The listing is to be duplicated in full, exactly as written.

### EXTRACTED DATA
________________
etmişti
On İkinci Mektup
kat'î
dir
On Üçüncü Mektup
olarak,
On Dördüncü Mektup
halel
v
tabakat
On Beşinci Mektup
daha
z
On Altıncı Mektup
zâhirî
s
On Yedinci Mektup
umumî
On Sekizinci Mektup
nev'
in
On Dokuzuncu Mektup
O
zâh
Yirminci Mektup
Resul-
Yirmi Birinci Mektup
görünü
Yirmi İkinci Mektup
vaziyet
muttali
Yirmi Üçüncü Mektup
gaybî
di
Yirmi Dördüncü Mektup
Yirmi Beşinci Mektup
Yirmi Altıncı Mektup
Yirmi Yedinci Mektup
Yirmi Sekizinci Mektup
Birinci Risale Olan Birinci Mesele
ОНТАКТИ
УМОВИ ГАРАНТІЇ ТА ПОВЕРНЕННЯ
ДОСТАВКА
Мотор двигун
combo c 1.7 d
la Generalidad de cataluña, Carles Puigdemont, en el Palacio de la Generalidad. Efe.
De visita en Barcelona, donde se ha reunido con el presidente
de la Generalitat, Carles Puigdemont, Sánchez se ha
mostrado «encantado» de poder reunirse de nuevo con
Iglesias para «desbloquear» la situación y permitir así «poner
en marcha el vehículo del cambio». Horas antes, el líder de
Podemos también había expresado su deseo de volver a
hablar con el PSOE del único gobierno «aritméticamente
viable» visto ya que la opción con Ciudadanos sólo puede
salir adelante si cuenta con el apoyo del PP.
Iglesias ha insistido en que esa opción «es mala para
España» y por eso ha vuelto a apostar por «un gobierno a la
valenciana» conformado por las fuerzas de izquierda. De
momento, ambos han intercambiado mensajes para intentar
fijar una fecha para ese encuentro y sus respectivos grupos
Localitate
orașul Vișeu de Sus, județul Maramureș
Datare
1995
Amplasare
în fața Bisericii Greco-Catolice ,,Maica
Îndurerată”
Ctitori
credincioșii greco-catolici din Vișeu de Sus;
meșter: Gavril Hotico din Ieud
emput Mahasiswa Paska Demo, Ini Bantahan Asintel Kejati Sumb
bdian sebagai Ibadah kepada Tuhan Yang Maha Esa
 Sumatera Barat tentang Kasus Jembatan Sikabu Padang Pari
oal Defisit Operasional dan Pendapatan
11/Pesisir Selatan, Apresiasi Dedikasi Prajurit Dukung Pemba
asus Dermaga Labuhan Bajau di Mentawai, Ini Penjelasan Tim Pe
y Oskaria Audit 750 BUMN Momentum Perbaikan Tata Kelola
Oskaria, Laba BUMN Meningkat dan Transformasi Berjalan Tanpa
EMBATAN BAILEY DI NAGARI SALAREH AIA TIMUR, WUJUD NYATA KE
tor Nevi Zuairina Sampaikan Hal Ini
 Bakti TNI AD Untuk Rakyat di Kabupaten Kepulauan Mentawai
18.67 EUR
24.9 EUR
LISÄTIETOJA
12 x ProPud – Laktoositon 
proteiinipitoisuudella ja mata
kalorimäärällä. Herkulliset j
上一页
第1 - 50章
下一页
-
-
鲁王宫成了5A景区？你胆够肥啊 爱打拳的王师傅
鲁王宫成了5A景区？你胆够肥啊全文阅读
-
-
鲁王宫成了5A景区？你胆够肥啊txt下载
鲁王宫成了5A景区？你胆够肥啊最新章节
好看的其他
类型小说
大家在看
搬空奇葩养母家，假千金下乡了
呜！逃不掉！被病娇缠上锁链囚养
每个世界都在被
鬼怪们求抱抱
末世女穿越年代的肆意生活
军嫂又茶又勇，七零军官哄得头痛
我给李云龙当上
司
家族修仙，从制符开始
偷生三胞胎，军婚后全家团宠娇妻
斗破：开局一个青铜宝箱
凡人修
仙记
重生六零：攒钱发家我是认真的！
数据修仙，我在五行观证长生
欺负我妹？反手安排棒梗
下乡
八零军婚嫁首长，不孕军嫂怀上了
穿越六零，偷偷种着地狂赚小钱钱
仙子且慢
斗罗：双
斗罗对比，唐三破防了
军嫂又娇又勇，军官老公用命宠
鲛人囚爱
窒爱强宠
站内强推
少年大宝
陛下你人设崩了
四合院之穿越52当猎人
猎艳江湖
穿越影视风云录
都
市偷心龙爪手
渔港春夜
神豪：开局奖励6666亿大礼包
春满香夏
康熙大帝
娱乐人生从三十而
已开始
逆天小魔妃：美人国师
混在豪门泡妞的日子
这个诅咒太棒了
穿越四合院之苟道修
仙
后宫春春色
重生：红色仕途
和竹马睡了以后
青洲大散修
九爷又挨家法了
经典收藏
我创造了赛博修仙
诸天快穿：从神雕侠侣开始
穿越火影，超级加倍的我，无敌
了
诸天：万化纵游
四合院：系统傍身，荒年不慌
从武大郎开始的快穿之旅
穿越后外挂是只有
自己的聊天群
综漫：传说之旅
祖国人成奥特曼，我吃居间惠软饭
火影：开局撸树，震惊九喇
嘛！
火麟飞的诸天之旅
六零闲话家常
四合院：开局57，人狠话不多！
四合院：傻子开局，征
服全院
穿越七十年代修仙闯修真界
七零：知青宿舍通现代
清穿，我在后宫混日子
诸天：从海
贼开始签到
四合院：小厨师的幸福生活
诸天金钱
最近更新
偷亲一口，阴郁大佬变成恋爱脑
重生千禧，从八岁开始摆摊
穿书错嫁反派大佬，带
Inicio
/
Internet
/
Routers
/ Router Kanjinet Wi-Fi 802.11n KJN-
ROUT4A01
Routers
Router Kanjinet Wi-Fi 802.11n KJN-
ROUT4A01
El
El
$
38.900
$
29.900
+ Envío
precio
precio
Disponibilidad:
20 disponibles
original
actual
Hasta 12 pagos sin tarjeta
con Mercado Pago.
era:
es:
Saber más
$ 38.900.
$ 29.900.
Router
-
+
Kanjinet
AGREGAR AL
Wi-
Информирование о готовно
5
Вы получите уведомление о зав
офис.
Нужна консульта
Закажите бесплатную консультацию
________________
### ANSWER FOR THE TASK
etmişti
On İkinci Mektup
kat'î
dir
On Üçüncü Mektup
olarak,
On Dördüncü Mektup
halel
v
tabakat
On Beşinci Mektup
daha
z
On Altıncı Mektup
zâhirî
s
On Yedinci Mektup
umumî
On Sekizinci Mektup
nev'
in
On Dokuzuncu Mektup
O
zâh
Yirminci Mektup
Resul-
Yirmi Birinci Mektup
görünü
Yirmi İkinci Mektup
vaziyet
muttali
Yirmi Üçüncü Mektup
gaybî
di
Yirmi Dördüncü Mektup
Yirmi Beşinci Mektup
Yirmi Altıncı Mektup
Yirmi Yedinci Mektup
Yirmi Sekizinci Mektup
Birinci Risale Olan Birinci Mesele
ОНТАКТИ
УМОВИ ГАРАНТІЇ ТА ПОВЕРНЕННЯ
ДОСТАВКА
Мотор двигун
combo c 1.7 d
la Generalidad de cataluña, Carles Puigdemont, en el Palacio de la Generalidad. Efe.
De visita en Barcelona, donde se ha reunido con el presidente
de la Generalitat, Carles Puigdemont, Sánchez se ha
mostrado «encantado» de poder reunirse de nuevo con
Iglesias para «desbloquear» la situación y permitir así «poner
en marcha el vehículo del cambio». Horas antes, el líder de
Podemos también había expresado su deseo de volver a
hablar con el PSOE del único gobierno «aritméticamente
viable» visto ya que la opción con Ciudadanos sólo puede
salir adelante si cuenta con el apoyo del PP.
Iglesias ha insistido en que esa opción «es mala para
España» y por eso ha vuelto a apostar por «un gobierno a la
valenciana» conformado por las fuerzas de izquierda. De
momento, ambos han intercambiado mensajes para intentar
fijar una fecha para ese encuentro y sus respectivos grupos
Localitate
orașul Vișeu de Sus, județul Maramureș
Datare
1995
Amplasare
în fața Bisericii Greco-Catolice ,,Maica
Îndurerată”
Ctitori
credincioșii greco-catolici din Vișeu de Sus;
meșter: Gavril Hotico din Ieud
emput Mahasiswa Paska Demo, Ini Bantahan Asintel Kejati Sumb
bdian sebagai Ibadah kepada Tuhan Yang Maha Esa
 Sumatera Barat tentang Kasus Jembatan Sikabu Padang Pari
oal Defisit Operasional dan Pendapatan
11/Pesisir Selatan, Apresiasi Dedikasi Prajurit Dukung Pemba
asus Dermaga Labuhan Bajau di Mentawai, Ini Penjelasan Tim Pe
y Oskaria Audit 750 BUMN Momentum Perbaikan Tata Kelola
Oskaria, Laba BUMN Meningkat dan Transformasi Berjalan Tanpa
EMBATAN BAILEY DI NAGARI SALAREH AIA TIMUR, WUJUD NYATA KE
tor Nevi Zuairina Sampaikan Hal Ini
 Bakti TNI AD Untuk Rakyat di Kabupaten Kepulauan Mentawai
18.67 EUR
24.9 EUR
LISÄTIETOJA
12 x ProPud – Laktoositon 
proteiinipitoisuudella ja mata
kalorimäärällä. Herkulliset j
上一页
第1 - 50章
下一页
-
-
鲁王宫成了5A景区？你胆够肥啊 爱打拳的王师傅
鲁王宫成了5A景区？你胆够肥啊全文阅读
-
-
鲁王宫成了5A景区？你胆够肥啊txt下载
鲁王宫成了5A景区？你胆够肥啊最新章节
好看的其他
类型小说
大家在看
搬空奇葩养母家，假千金下乡了
呜！逃不掉！被病娇缠上锁链囚养
每个世界都在被
鬼怪们求抱抱
末世女穿越年代的肆意生活
军嫂又茶又勇，七零军官哄得头痛
我给李云龙当上
司
家族修仙，从制符开始
偷生三胞胎，军婚后全家团宠娇妻
斗破：开局一个青铜宝箱
凡人修
仙记
重生六零：攒钱发家我是认真的！
数据修仙，我在五行观证长生
欺负我妹？反手安排棒梗
下乡
八零军婚嫁首长，不孕军嫂怀上了
穿越六零，偷偷种着地狂赚小钱钱
仙子且慢
斗罗：双
斗罗对比，唐三破防了
军嫂又娇又勇，军官老公用命宠
鲛人囚爱
窒爱强宠
站内强推
少年大宝
陛下你人设崩了
四合院之穿越52当猎人
猎艳江湖
穿越影视风云录
都
市偷心龙爪手
渔港春夜
神豪：开局奖励6666亿大礼包
春满香夏
康熙大帝
娱乐人生从三十而
已开始
逆天小魔妃：美人国师
混在豪门泡妞的日子
这个诅咒太棒了
穿越四合院之苟道修
仙
后宫春春色
重生：红色仕途
和竹马睡了以后
青洲大散修
九爷又挨家法了
经典收藏
我创造了赛博修仙
诸天快穿：从神雕侠侣开始
穿越火影，超级加倍的我，无敌
了
诸天：万化纵游
四合院：系统傍身，荒年不慌
从武大郎开始的快穿之旅
穿越后外挂是只有
自己的聊天群
综漫：传说之旅
祖国人成奥特曼，我吃居间惠软饭
火影：开局撸树，震惊九喇
嘛！
火麟飞的诸天之旅
六零闲话家常
四合院：开局57，人狠话不多！
四合院：傻子开局，征
服全院
穿越七十年代修仙闯修真界
七零：知青宿舍通现代
清穿，我在后宫混日子
诸天：从海
贼开始签到
四合院：小厨师的幸福生活
诸天金钱
最近更新
偷亲一口，阴郁大佬变成恋爱脑
重生千禧，从八岁开始摆摊
穿书错嫁反派大佬，带
Inicio
/
Internet
/
Routers
/ Router Kanjinet Wi-Fi 802.11n KJN-
ROUT4A01
Routers
Router Kanjinet Wi-Fi 802.11n KJN-
ROUT4A01
El
El
$
38.900
$
29.900
+ Envío
precio
precio
Disponibilidad:
20 disponibles
original
actual
Hasta 12 pagos sin tarjeta
con Mercado Pago.
era:
es:
Saber más
$ 38.900.
$ 29.900.
Router
-
+
Kanjinet
AGREGAR AL
Wi-
Информирование о готовно
5
Вы получите уведомление о зав
офис.
Нужна консульта
Закажите бесплатную консультацию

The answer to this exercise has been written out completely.